Member of Parliament for Hyndburn
- Incumbent
- Assumed office 4 July 2024
- Preceded by: Sara Britcliffe
- Majority: 1,687 (4.6%)

Personal details
- Born: Sarah Madeleine Webster Smith c.1986
- Party: Labour
- Children: 1
- Education: Inverurie Academy
- Alma mater: Queen Mary University of London

= Sarah Smith (politician) =

British politician

Sarah Madeleine Webster Smith is a British Labour Party politician serving as the Member of Parliament for Hyndburn since 2024.

==Early life and career==
Smith attended school at Chapel of Garioch Primary School and Inverurie Academy in north-east Scotland and went on to study law at Queen Mary University of London. She subsequently worked mostly at a number of non-profit organisations.

==Political career==
Smith was elected as the Labour councillor for the Marton ward at the 2023 Blackpool Council election.
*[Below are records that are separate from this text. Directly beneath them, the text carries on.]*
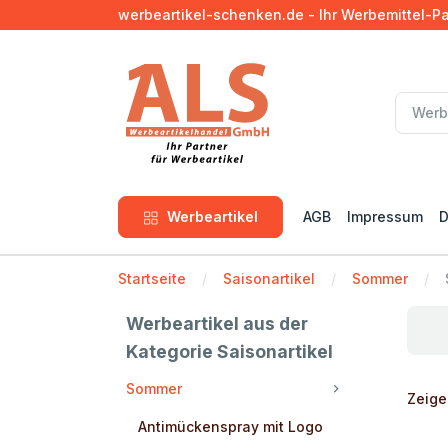
werbeartikel-schenken.de - Ihr Werbemittel-P
Werbeartikel
AGB
Impressum
D
Startseite
Saisonartikel
Sommer
Werbeartikel aus der
Kategorie Saisonartikel
Sommer
Zeige 
Antimückenspray mit Logo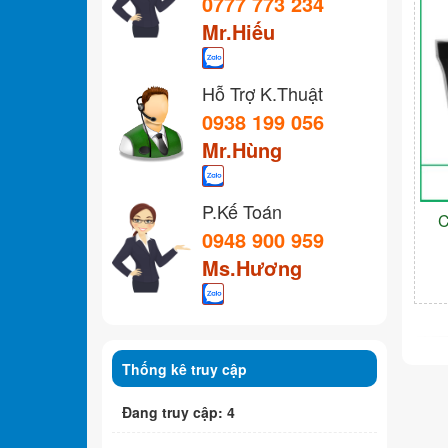
0777 773 234
Mr.Hiếu
Hỗ Trợ K.Thuật
0938 199 056
Mr.Hùng
P.Kế Toán
C
0948 900 959
Ms.Hương
Thống kê truy cập
Đang truy cập: 4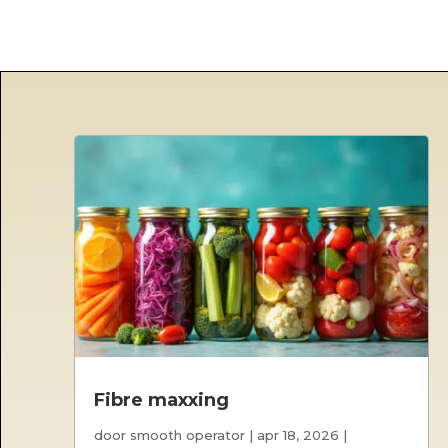
Fibre maxxing
door
smooth operator
|
apr 18, 2026
|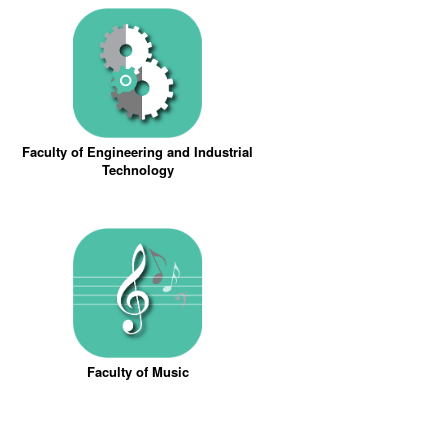
Faculty of Engineering and Industrial
Technology
Faculty of Music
Following her election as an MP, she resigned as a councillor in August 2024. On 4 October 2024, the local by-election for her council seat was won by Reform UK candidate Jim O'Neill.

Smith was elected as MP for the Hyndburn constituency in Lancashire at the general election in July 2024 with a majority of 1,687 over the incumbent Conservative MP.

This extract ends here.